[Problem description]
A single number is the answer: the count of lines in these records with "subrequest" in them.

[Page segmentation data]

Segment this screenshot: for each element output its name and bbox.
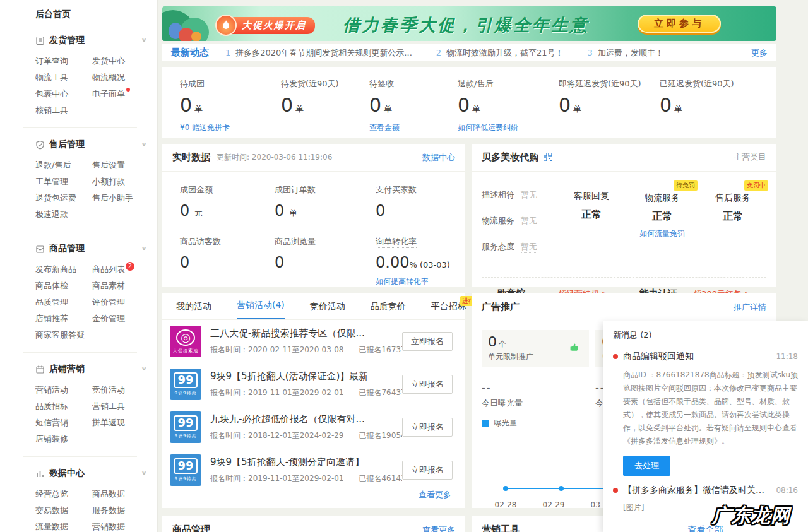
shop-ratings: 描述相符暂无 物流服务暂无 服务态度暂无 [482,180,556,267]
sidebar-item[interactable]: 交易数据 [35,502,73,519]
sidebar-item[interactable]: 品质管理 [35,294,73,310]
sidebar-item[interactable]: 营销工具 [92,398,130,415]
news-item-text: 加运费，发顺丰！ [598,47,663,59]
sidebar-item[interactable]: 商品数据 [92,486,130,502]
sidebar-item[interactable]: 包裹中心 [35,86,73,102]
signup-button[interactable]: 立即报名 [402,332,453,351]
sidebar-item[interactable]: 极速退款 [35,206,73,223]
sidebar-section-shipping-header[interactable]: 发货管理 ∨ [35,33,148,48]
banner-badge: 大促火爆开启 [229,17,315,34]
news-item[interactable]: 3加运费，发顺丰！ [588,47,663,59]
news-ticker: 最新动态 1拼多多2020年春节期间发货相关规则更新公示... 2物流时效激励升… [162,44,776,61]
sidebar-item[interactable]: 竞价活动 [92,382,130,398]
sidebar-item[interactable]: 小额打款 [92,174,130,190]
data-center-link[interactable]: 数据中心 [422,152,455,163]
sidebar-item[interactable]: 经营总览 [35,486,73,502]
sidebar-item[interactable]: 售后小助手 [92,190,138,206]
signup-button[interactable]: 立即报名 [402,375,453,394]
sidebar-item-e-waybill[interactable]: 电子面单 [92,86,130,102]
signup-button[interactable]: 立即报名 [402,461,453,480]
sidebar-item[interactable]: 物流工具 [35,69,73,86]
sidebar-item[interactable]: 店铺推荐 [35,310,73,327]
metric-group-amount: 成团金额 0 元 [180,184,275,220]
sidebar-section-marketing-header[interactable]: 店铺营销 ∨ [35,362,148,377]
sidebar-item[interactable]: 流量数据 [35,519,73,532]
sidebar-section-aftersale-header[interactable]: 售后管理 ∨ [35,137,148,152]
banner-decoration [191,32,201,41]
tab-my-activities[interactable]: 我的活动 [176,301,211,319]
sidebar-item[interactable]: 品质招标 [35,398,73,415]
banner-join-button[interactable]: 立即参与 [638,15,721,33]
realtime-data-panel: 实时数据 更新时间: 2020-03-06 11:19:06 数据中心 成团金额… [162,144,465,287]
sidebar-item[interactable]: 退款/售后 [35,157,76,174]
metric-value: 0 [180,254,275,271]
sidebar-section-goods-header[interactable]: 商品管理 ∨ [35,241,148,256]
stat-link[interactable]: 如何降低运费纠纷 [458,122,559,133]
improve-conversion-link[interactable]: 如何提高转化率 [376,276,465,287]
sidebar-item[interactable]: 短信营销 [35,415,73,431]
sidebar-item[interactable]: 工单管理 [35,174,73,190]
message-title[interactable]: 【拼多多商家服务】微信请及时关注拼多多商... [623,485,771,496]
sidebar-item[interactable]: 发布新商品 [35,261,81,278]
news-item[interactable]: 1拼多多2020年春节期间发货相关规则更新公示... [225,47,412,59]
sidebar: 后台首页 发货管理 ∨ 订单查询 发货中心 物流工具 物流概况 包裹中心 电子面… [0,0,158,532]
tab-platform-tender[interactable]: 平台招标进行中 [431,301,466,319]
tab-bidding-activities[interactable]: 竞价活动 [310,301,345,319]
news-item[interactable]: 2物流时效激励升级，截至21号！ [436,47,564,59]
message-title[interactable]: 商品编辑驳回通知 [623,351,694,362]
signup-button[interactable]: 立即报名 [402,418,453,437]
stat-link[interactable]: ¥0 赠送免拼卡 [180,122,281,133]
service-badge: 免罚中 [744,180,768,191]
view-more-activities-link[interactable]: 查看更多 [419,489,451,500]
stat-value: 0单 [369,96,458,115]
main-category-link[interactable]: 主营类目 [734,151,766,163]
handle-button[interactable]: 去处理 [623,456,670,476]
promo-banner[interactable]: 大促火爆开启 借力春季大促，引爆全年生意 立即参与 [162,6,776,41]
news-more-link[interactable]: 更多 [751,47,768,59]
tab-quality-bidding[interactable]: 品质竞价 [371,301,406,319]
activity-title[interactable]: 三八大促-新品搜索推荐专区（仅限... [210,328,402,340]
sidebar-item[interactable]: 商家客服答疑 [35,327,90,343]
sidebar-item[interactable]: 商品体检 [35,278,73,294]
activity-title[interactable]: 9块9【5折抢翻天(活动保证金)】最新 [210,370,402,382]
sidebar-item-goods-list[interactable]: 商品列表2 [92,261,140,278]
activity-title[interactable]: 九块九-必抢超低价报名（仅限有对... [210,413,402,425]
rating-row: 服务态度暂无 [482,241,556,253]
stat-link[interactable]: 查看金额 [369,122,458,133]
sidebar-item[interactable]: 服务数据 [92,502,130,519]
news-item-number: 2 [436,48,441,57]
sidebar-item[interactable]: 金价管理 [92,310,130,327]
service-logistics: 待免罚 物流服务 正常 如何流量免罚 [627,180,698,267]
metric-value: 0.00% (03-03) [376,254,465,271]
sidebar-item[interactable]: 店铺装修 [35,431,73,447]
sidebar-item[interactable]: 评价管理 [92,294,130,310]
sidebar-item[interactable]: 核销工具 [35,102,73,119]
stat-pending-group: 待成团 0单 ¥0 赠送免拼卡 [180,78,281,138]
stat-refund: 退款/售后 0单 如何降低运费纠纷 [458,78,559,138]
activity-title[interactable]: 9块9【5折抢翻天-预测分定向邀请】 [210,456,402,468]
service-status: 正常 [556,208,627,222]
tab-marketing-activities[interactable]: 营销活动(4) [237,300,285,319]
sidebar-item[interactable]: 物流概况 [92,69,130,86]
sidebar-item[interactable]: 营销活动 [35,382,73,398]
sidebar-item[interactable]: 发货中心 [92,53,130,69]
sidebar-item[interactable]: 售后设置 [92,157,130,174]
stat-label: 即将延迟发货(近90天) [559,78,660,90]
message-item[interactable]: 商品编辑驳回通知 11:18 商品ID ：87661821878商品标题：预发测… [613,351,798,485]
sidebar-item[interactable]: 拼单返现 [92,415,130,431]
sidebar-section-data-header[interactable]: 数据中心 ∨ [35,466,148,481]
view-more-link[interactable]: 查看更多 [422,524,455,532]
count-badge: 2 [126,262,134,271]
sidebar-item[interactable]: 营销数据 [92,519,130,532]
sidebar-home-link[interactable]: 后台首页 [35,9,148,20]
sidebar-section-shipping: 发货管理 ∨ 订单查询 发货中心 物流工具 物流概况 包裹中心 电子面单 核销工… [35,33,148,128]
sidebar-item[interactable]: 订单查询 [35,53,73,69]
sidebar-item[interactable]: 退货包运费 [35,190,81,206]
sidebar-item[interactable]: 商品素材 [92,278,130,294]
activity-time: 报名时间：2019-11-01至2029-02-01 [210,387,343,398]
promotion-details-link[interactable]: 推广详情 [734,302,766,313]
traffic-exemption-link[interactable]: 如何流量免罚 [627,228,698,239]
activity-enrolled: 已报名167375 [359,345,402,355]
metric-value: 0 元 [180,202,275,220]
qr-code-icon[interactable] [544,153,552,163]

---

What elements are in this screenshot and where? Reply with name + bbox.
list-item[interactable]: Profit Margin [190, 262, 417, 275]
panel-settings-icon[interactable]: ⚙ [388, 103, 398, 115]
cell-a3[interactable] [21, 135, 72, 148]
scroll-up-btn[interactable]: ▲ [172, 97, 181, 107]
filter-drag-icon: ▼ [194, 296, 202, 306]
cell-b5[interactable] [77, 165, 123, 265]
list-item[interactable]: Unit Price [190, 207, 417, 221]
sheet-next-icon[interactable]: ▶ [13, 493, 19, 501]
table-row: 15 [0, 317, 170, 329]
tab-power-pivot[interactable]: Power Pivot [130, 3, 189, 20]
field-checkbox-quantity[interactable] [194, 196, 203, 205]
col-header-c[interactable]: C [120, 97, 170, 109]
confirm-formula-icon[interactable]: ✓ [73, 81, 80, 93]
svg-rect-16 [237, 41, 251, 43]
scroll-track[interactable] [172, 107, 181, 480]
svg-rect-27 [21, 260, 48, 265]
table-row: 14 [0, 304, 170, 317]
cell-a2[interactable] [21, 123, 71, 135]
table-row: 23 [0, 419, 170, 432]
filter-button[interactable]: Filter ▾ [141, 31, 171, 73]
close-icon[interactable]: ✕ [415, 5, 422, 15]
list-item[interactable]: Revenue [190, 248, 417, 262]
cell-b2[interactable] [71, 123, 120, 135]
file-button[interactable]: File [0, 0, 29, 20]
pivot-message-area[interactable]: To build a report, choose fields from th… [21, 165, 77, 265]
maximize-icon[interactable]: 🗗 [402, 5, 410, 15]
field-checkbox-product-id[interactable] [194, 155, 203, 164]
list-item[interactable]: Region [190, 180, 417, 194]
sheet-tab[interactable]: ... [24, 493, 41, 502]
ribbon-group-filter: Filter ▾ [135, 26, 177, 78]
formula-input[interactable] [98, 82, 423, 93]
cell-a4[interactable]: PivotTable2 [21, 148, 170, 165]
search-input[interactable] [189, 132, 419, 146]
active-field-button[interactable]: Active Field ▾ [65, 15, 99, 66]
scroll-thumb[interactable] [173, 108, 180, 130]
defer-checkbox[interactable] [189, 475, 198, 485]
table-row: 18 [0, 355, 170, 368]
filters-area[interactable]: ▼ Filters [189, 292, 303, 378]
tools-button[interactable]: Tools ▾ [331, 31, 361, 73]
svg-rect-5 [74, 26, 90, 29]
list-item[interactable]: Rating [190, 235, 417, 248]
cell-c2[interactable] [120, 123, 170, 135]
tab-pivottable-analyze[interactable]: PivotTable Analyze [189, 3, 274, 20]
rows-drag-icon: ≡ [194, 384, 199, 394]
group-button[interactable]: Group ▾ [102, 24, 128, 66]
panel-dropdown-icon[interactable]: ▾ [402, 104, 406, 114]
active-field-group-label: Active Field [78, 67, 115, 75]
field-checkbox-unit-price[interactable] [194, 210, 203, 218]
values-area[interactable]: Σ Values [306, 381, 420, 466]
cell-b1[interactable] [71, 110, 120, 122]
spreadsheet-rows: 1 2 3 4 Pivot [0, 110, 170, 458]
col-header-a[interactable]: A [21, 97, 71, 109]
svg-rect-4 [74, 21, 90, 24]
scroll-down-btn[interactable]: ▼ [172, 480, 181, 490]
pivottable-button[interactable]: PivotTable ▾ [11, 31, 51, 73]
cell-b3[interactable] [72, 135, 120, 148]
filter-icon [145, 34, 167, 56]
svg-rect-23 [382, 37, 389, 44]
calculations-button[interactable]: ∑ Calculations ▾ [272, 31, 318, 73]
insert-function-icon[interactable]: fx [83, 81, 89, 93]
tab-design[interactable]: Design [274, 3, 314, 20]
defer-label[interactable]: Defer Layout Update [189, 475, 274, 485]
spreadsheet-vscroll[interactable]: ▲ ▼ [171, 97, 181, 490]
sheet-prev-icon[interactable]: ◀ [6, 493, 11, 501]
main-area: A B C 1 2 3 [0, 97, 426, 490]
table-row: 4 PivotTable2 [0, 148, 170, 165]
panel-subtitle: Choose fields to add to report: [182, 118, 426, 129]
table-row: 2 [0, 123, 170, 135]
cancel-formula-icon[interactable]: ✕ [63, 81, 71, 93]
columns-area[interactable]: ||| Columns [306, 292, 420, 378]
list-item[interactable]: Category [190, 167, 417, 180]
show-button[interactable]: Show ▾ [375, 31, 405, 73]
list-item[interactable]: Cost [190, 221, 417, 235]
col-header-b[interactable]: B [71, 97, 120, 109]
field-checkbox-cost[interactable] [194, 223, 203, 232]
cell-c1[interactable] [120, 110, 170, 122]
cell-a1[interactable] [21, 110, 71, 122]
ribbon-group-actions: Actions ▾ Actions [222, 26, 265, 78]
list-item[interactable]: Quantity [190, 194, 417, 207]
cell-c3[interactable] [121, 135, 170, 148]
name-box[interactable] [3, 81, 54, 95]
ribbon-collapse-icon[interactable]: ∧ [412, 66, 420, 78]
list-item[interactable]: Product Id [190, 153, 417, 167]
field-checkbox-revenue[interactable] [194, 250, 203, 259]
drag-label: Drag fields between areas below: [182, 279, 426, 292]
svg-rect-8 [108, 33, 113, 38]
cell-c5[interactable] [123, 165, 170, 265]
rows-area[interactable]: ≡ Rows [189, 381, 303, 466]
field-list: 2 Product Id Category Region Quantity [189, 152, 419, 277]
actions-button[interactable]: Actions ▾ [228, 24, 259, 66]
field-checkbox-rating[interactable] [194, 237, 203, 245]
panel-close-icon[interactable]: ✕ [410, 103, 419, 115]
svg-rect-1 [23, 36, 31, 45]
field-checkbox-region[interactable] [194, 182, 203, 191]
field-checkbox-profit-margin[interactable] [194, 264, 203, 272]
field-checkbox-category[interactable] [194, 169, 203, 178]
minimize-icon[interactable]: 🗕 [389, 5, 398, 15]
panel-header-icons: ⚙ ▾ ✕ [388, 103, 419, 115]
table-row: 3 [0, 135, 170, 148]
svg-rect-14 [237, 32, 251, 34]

...

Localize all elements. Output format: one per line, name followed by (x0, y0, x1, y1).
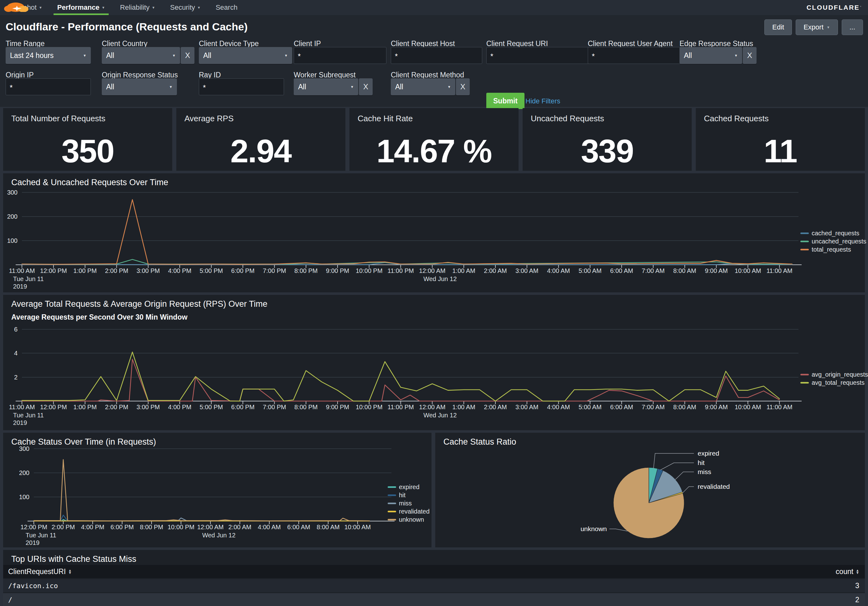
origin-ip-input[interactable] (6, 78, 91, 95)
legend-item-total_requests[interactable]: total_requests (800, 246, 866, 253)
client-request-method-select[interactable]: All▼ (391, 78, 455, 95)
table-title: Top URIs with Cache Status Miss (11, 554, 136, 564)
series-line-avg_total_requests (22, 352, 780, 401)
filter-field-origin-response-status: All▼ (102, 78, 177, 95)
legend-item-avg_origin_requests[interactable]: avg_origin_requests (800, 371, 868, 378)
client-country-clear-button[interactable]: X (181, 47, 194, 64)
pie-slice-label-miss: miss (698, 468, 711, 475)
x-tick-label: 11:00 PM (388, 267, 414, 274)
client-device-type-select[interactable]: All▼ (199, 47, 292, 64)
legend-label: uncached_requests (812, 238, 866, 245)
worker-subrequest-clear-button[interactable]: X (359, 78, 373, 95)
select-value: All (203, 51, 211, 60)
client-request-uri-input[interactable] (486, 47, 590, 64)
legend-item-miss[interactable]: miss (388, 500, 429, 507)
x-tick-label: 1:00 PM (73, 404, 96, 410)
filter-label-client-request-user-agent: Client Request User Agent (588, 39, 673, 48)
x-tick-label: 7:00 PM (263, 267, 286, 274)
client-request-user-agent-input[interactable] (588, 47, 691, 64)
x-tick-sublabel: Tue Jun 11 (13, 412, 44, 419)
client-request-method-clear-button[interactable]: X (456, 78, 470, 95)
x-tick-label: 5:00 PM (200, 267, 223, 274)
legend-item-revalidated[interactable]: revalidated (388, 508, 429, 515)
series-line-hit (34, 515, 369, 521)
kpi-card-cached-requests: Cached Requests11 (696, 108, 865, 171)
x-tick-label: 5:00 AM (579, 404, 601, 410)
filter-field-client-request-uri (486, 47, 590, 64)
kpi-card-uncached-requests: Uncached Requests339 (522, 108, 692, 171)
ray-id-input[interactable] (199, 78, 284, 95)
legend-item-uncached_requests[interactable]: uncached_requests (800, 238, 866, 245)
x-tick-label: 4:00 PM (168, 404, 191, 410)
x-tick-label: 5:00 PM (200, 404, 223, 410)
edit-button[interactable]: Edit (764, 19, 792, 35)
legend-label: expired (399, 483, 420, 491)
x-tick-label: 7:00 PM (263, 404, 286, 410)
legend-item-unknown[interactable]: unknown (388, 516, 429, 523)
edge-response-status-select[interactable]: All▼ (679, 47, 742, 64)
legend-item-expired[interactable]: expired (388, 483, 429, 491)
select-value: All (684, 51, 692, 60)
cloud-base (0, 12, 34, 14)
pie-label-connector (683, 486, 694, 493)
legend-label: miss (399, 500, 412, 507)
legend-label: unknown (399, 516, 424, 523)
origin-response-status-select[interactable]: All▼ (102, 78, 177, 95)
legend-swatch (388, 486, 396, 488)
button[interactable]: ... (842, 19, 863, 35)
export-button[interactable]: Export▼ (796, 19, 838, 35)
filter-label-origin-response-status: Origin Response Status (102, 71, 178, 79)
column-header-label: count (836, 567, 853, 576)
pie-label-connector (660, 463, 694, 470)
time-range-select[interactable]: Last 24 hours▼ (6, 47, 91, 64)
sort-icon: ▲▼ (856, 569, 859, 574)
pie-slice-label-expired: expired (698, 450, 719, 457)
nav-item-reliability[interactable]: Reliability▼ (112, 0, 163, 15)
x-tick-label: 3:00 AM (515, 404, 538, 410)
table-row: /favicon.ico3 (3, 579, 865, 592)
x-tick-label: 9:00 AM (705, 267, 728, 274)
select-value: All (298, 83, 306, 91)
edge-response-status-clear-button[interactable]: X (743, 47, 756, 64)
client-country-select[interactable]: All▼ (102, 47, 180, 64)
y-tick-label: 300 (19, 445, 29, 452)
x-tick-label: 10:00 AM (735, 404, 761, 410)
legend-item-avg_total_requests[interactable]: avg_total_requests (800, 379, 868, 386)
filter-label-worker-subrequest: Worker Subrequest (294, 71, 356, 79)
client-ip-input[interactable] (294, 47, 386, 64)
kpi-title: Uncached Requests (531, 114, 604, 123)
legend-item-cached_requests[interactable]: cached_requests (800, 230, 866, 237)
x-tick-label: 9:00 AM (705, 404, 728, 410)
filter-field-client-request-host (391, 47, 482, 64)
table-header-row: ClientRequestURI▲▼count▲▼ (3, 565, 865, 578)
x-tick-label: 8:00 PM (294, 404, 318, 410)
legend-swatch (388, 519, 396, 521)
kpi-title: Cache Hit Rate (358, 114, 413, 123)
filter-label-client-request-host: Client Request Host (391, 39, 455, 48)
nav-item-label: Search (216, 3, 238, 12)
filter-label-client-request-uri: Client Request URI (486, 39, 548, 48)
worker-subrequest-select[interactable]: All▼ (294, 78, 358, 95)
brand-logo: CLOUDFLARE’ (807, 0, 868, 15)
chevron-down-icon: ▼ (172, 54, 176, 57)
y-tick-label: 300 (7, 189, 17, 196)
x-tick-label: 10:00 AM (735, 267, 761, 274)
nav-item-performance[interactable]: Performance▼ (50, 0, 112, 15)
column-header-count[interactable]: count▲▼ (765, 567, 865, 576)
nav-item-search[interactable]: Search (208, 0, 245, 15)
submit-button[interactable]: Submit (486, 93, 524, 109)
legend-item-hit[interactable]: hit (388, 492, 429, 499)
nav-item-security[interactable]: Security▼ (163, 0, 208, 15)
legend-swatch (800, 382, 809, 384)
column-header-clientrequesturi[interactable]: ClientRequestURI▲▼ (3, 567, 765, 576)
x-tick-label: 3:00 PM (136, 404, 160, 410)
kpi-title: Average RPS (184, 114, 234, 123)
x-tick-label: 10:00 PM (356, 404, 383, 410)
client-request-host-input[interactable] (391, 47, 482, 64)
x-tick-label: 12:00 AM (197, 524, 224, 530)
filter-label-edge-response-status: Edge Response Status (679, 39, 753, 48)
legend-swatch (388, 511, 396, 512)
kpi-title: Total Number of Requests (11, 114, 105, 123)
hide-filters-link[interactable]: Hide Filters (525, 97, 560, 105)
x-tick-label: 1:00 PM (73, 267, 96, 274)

[Answer to this task]
3